▸ Activity: Starting with the line that contains "redaccion@iguazuahora.com", copy every line through the end of the data below, exactly and with nothing added.

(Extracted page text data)
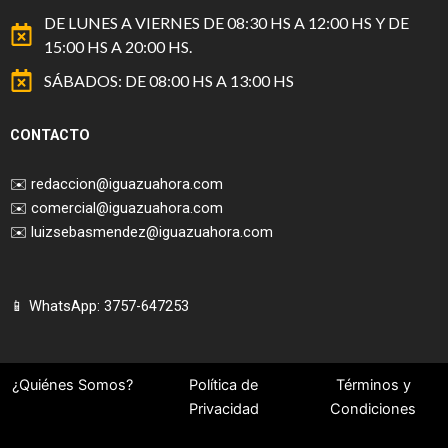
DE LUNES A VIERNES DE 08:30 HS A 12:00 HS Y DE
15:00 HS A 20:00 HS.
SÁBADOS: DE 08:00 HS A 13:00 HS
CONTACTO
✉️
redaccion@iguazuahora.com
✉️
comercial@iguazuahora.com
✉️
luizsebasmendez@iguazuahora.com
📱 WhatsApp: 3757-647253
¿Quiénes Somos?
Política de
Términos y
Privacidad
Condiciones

▸ Output for this exercise:
redaccion@iguazuahora.com
✉️
comercial@iguazuahora.com
✉️
luizsebasmendez@iguazuahora.com
📱 WhatsApp: 3757-647253
¿Quiénes Somos?
Política de
Términos y
Privacidad
Condiciones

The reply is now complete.